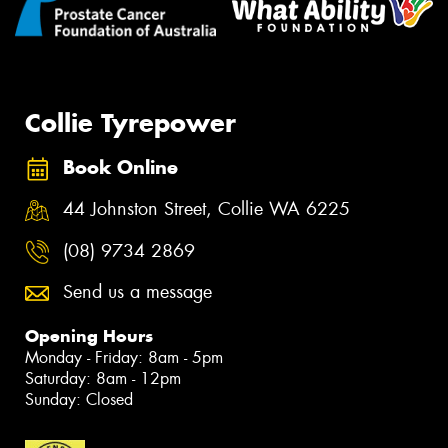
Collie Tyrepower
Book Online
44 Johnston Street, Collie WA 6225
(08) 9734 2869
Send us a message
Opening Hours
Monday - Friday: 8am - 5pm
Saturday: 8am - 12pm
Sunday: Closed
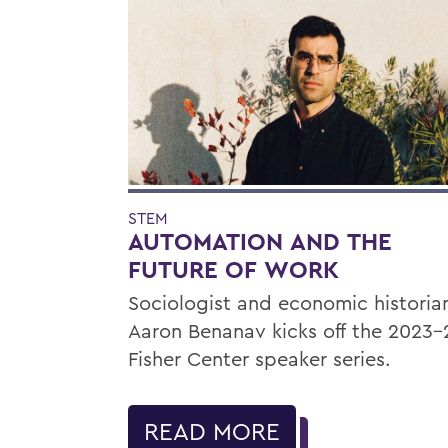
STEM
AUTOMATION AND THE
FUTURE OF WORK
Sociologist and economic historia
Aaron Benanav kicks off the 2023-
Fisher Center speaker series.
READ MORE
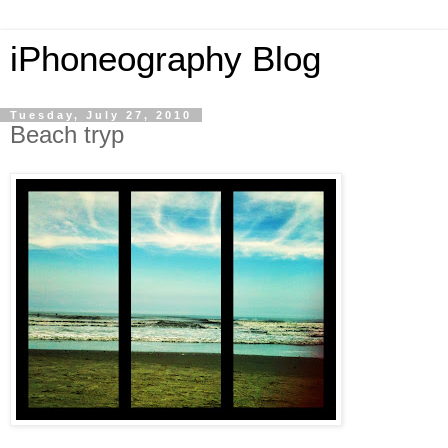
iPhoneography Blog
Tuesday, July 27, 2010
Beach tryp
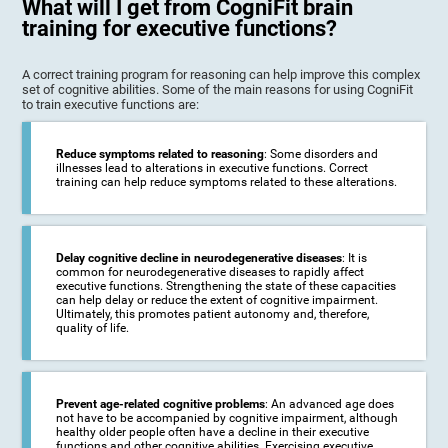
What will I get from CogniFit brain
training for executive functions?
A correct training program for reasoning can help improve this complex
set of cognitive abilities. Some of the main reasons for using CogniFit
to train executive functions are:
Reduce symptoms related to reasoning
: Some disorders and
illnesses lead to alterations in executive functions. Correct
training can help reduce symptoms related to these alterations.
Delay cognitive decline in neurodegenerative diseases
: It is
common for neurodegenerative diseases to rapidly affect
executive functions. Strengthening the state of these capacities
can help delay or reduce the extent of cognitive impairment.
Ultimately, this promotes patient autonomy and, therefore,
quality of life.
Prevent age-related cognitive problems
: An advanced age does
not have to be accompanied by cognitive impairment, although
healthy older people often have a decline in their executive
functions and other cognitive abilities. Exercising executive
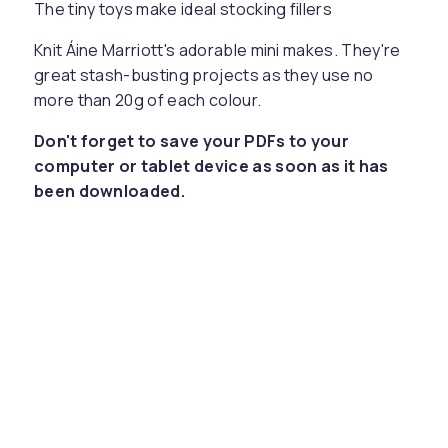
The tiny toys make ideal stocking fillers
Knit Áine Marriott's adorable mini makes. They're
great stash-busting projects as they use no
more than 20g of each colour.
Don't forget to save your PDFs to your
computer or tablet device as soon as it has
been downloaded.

* Action item: Return all lines above that mention the word "alterations".

* Exercise output:
illnesses lead to alterations in executive functions. Correct
training can help reduce symptoms related to these alterations.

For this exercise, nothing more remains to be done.